Orangevale residents are fighting a senior living development, viewing it as a threat to their "high-quality rural lifestyle," as a community plan put it almost 30 years ago.
The Trellises project would place senior housing and nursing facilities on 40 acres of Hazel Avenue property just south of Placer County.
About 300 residents attended an Orangevale Community Planning Advisory Council meeting late Tuesday to oppose the Trellises. The panel voted 7-0 to recommend that Sacramento County officials reject the development.
"We need to leave Orangevale the way it is," said council member Lisa Montes, eliciting an "amen" from someone in the audience.
If developers decide to continue, the proposal will go to the Sacramento County Planning Commission for approval. The community council also voted to automatically appeal the decision to the Board of Supervisors if the commission approves it.
About 300 residents attended the community council meeting to oppose the project.
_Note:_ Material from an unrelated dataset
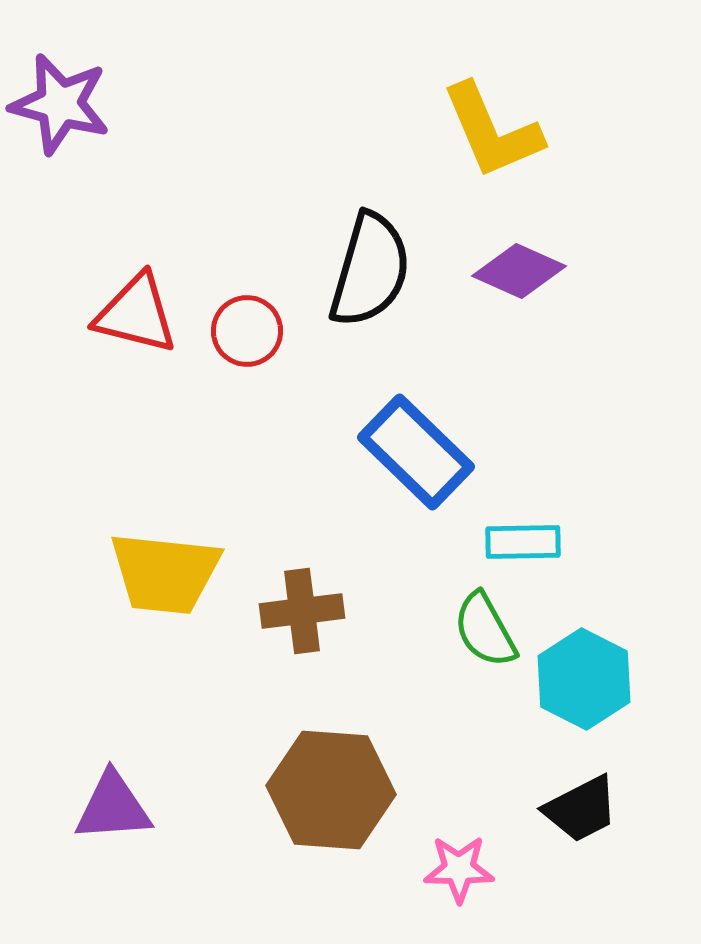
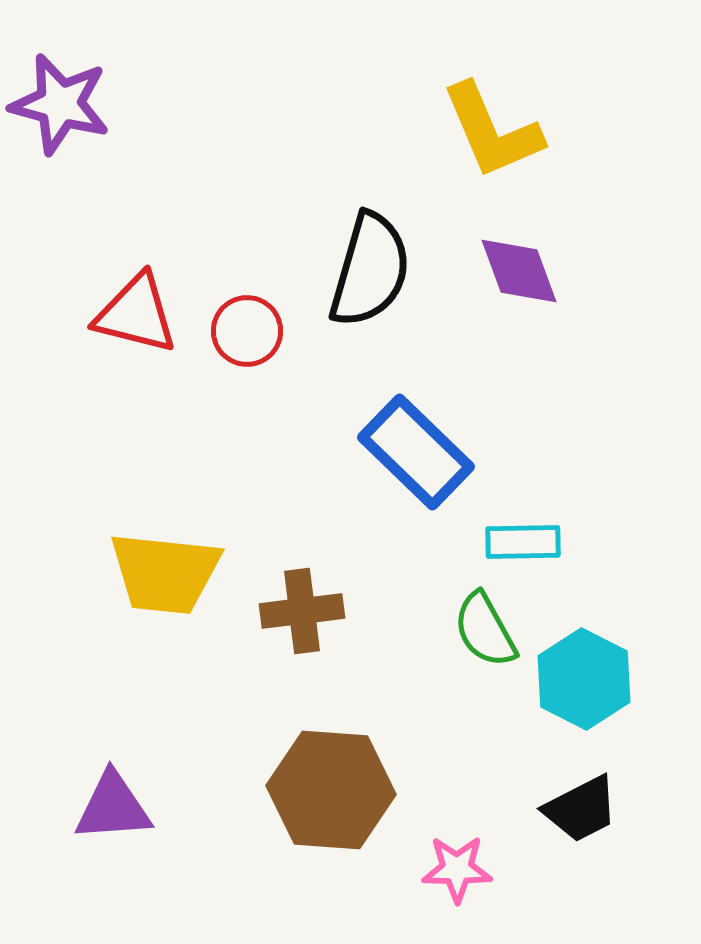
purple diamond: rotated 46 degrees clockwise
pink star: moved 2 px left
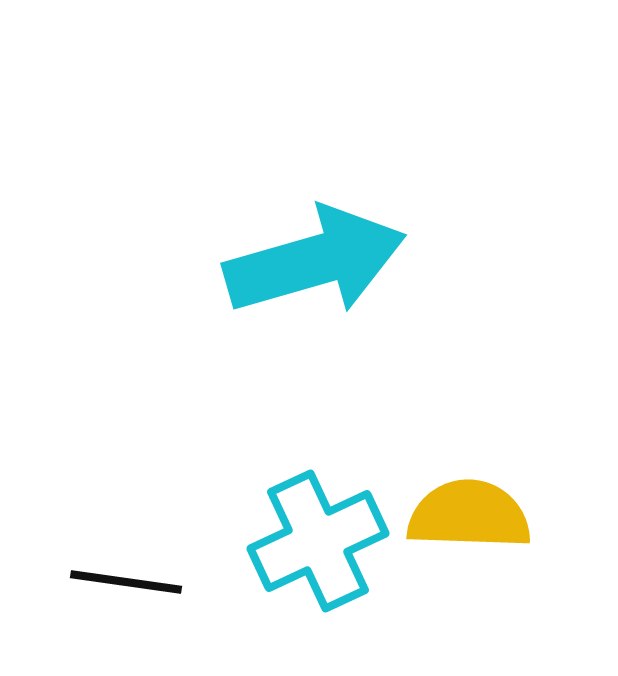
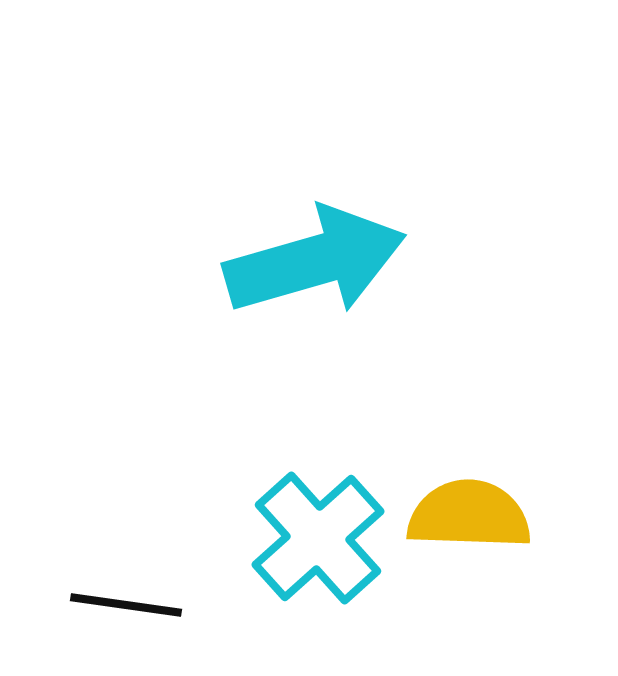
cyan cross: moved 3 px up; rotated 17 degrees counterclockwise
black line: moved 23 px down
Big crowds attended earlier community meetings as well.
The Hazel Avenue property is zoned for agricultural use and houses on lots of at least two acres. Although the Trellises calls for more units per acre, it would not need a zoning change because a county law allows "congregate care facilities," such as nursing homes, in certain residential areas, according to county planner Tricia Stevens.
As a result, the project needs approval only from the Planning Commission and not the Board of Supervisors.
The crowd cheered project opponents and jeered backers throughout the meeting, drawing constant warnings from Chairwoman Lorraine Silvera, who added that she would not tolerate threats as occurred in prior meetings about the project.
"We're just volunteers," she said.
The Orangevale council is one of 11 community advisory boards that provide recommendations to the Sacramento County Planning Commission and Board of Supervisors.
Dozens of residents spoke against the project during the three-hour meeting, which had to be moved into the gym at the Orangevale Community Center because the large crowd exceeded fire code regulations in the regular council room.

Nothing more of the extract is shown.